# Whats the best bang for the buck on a $100 budget?



## rm25x (Sep 5, 2009)

Looking for an inexpensive light bar for my truck. Whats the best bang for the buck? Have $100 to spend on one. I don't plow with the truck, its for when its pulling the trailer and parked. What would you buy?
Thanks in advance for your help.


----------



## Grn Mtn (Sep 21, 2004)

rm25x;821064 said:


> Looking for an inexpensive light bar for my truck. Whats the best bang for the buck? Have $100 to spend on one. I don't plow with the truck, its for when its pulling the trailer and parked. What would you buy?
> Thanks in advance for your help.


since your not plowing with the truck,why not concentrate on making the trailer visible. put 3M reflective tape on it, upgrade to LED's, and place a cheap single strobe on the up higher on the rear "driver" side.

http://www.harborfreight.com/cpi/ctaf/Displayitem.taf?itemnumber=95974
http://search.harborfreight.com/cpisearch/web/search.do?keyword=plow+light
http://www.harborfreight.com/cpi/ctaf/displayitem.taf?Itemnumber=97562
http://www.jcwhitney.com/MINI_AUXIL...;0;0;0;100001;ProductName;0;0;0;N;2003487;0;0


----------



## Brian Young (Aug 13, 2005)

Why even waste the money on a light period. When your parked just put your 4-ways on. If I was on a quad I would want people to notice me instead of a truck with a flashing light with nobody in it. Not being a jerk but I wouldn't bother.


----------



## bean7654 (Jul 14, 2009)

I bought a cheap one for now for $15 at harbor freight. Not sure if you have one where you are.


----------



## Shortstuff (Feb 4, 2009)

This is what I got and I got it here.

Steve


----------



## grf_1000 (Sep 14, 2009)

check this light bar out

http://www.speedtechlights.com/product_detail.php?catid=4&id=61


----------



## Grn Mtn (Sep 21, 2004)

Brian Young;821122 said:


> Why even waste the money on a light period. When your parked just put your 4-ways on. If I was on a quad I would want people to notice me instead of a truck with a flashing light with nobody in it. Not being a jerk but I wouldn't bother.

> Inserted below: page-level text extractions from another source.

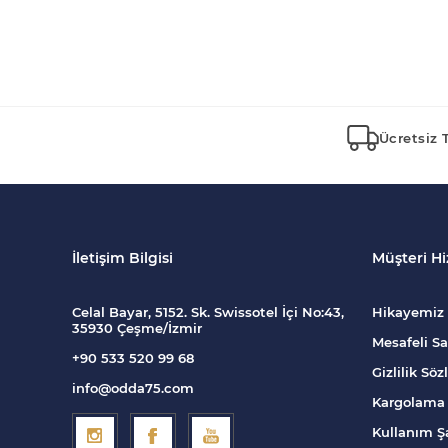
Ücretsiz 
İletişim Bilgisi
Müşteri Hi
Celal Bayar, 5152. Sk. Swissotel İçi No:43,
Hikayemiz
35930 Çeşme/İzmir
Mesafeli Sa
+90 533 520 99 68
Gizlilik Sö
info@odda75.com
Kargolama 
Kullanım Şa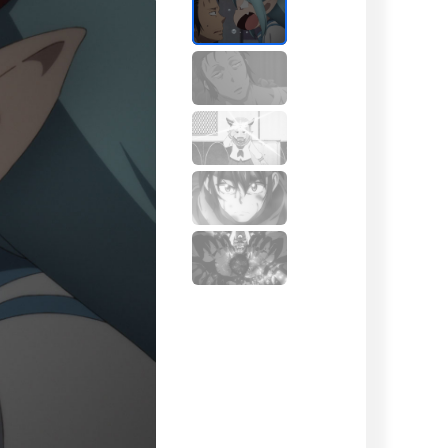
양이들과 살고 있습니다.태어나기 전에 친부모를
양이들은, 하늘을 날고 불을 뿜는 '조금 별난
성한 숲의 고양이들은 삶의 방식도 십묘십색.
까이에서 그들을 계속 지켜봤습니다.그런 용을
은 경외를 담아 '묘룡'이라고 불렀습니다......
아 내는 마음 따뜻하고 조금 애틋해지는 신비한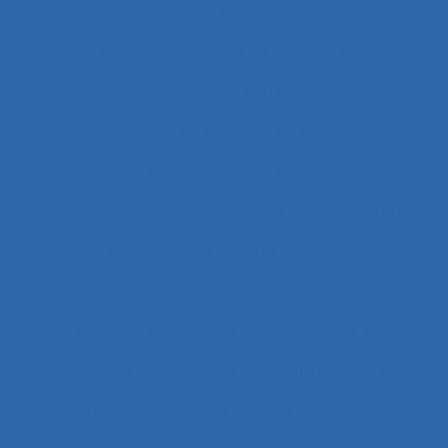
Caractéristiques de l´organisation du travail
Caractéristiques de l'emploi
Caractéristiques de l’activité
Caractéristiques du système de modélisation
Caractéristiques du travail
Caractéristiques humaines
Card-sorting
Cardiofréquence-mètrie
Caristes
Carrière
Carrossiers
Cartes cognitives
Cartes projectives
Catachrèse
Ceintures lombaires
Centrale nucléaire
Centrales nucléaires
Centre d’appels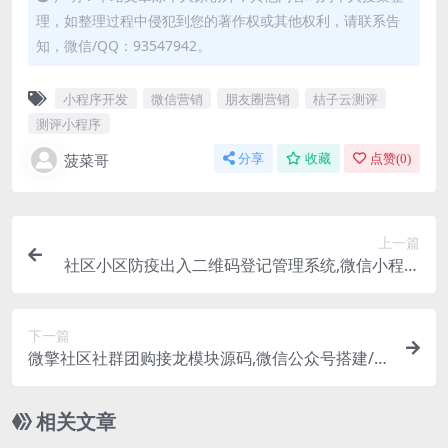
理，如整理过程中侵犯到您的著作权或其他权利，请联系告
知，微信/QQ：93547942。
小程序开发
微信营销
朋友圈营销
桔子云测评
测评小程序
菠菜哥
分享
收藏
点赞(
0
)
上一篇
社区小区防疫出入二维码登记管理系统,微信小程序
出入登记系统源码
下一篇
微擎社区社群团购接龙模块源码,微信公众号搭建/小
程序开发
相关文章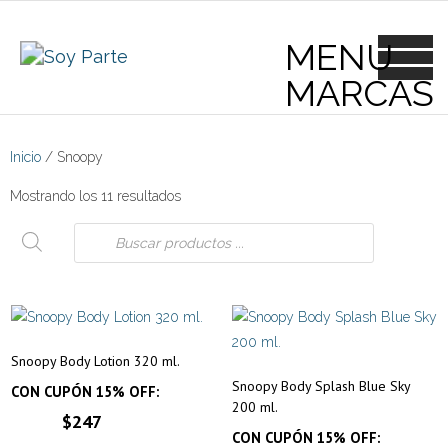
Skip
to
content
Inicio
/ Snoopy
Mostrando los 11 resultados
Búsqueda
de
productos
Snoopy Body Lotion 320 ml.
Snoopy Body Splash Blue Sky
CON CUPÓN 15% OFF:
200 ml.
$247
CON CUPÓN 15% OFF: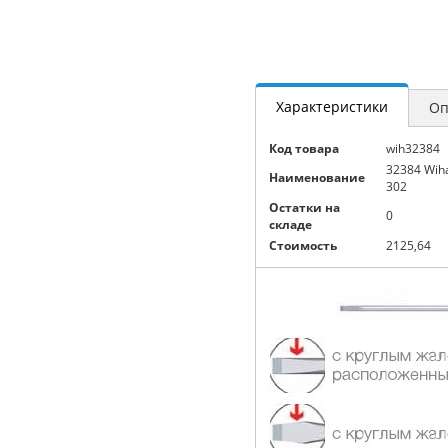
Характеристики
Оп
Код товара
wih32384
32384 Wih
Наименование
302
Остатки на
0
складе
Стоимость
2125,64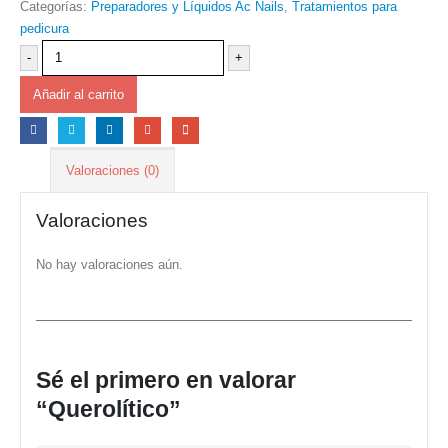
Categorías:
Preparadores y Líquidos Ac Nails
,
Tratamientos para
pedicura
-
+
Añadir al carrito
Valoraciones (0)
Valoraciones
No hay valoraciones aún.
Sé el primero en valorar
“Querolítico”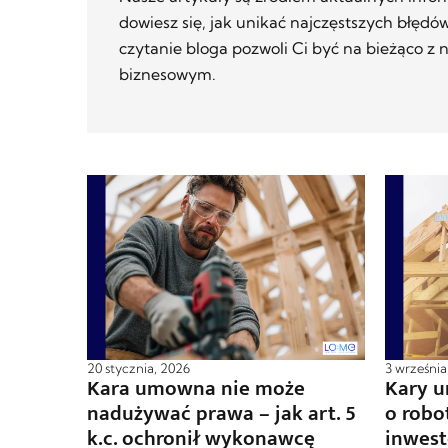
dowiesz się, jak unikać najczęstszych błędó
czytanie bloga pozwoli Ci być na bieżąco z
biznesowym.
20 stycznia, 2026
3 września
Kara umowna nie może
Kary 
nadużywać prawa – jak art. 5
o robo
k.c. ochronił wykonawcę
inwest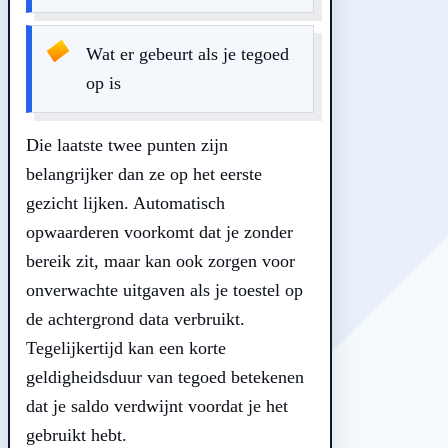
Wat er gebeurt als je tegoed
op is
Die laatste twee punten zijn
belangrijker dan ze op het eerste
gezicht lijken. Automatisch
opwaarderen voorkomt dat je zonder
bereik zit, maar kan ook zorgen voor
onverwachte uitgaven als je toestel op
de achtergrond data verbruikt.
Tegelijkertijd kan een korte
geldigheidsduur van tegoed betekenen
dat je saldo verdwijnt voordat je het
gebruikt hebt.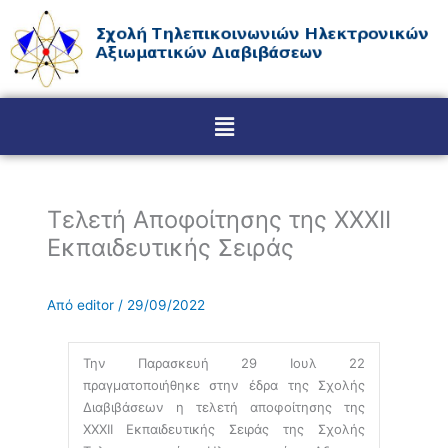
Μετάβαση
στο
περιεχόμενο
Menu
Tελετή Aποφοίτησης της ΧΧΧII
Εκπαιδευτικής Σειράς
Από
editor
/
29/09/2022
Την Παρασκευή 29 Ιουλ 22
πραγματοποιήθηκε στην έδρα της Σχολής
Διαβιβάσεων η τελετή αποφοίτησης της
ΧΧΧII Εκπαιδευτικής Σειράς της Σχολής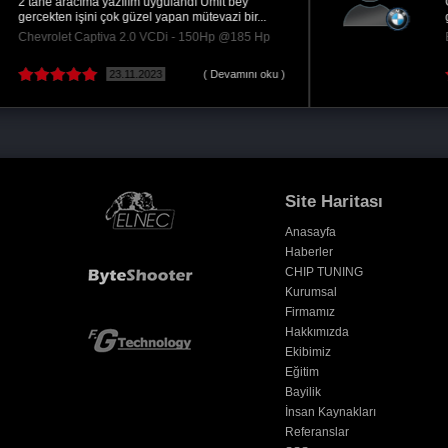
Gücü hissetmek çok güzel, elleriniz dert
görmesin. Teşekkürler Remaps.
BMW 5-Serisi 525d - 218Hp @270 Hp
10.01.2018
Site Haritası
Anasayfa
Haberler
CHIP TUNING
Kurumsal
Firmamız
Hakkımızda
Ekibimiz
Eğitim
Bayilik
İnsan Kaynakları
Referanslar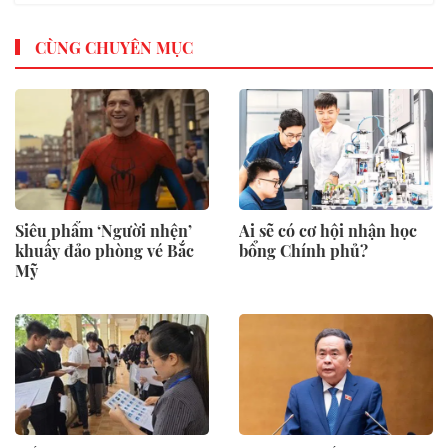
CÙNG CHUYÊN MỤC
Siêu phẩm ‘Người nhện’
Ai sẽ có cơ hội nhận học
khuấy đảo phòng vé Bắc
bổng Chính phủ?
Mỹ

Brian, he probably doesn't want to come back to his truck and find a car parked in it, hence the light.


----------



## rm25x (Sep 5, 2009)

Right. I will also use it for lawn care next season when I am parked on the side of a busy road as well.

I have added extra marker lamps and reflective tape to the trailer. 

I have also added flashing lights on the ATV as well. 

I have one of the harbor freight lights, paid $7.99 on sale and I still think I overpaid for it... Not very bright.


----------



## rm25x (Sep 5, 2009)

grf_1000;821440 said:


> check this light bar out
> 
> http://www.speedtechlights.com/product_detail.php?catid=4&id=61


Wow that looks like a good deal, think I am going to have to give that one a shot. Thanks!


----------



## grf_1000 (Sep 14, 2009)

rm25x;822028 said:


> Wow that looks like a good deal, think I am going to have to give that one a shot. Thanks!


no problem,, thats what forums are for


----------



## snowguys (Jul 26, 2006)

speed tech is a good company to get lights from not to much $ and there when you need help i got my lights from them


----------



## DakotaDarron (Nov 15, 2008)

look into a STAR double rotator bar should be around 100 bucks ... great little bar I got one on my 250


----------



## Snowplow71 (Feb 12, 2008)

I've got around 5 STAR double rotator's. Specifically 'aerostar.' They are made in Avon, NY. I just bought a mini star bar, strobe bar, 20 flash patterns for my loader. Check them out, www.star1889.com *The Aerostar's have 2 gear ratio's. 80, and 160. I've got mostly 160 RPM ratio's in mine, if it comes with an 80, you can buy the 160 gear.* Can get a video if needed.


----------



## BRENTMAN (Oct 13, 2008)

I just got my Raven (from SpeedTechLights.com) today...works like a charm, and actually bright as heII during the day for what its worth. $87.00 out the door. Its even bigger than I thought it would be, and the magnet mounts are very strong, plugs right into cig lighter with an on/off switch.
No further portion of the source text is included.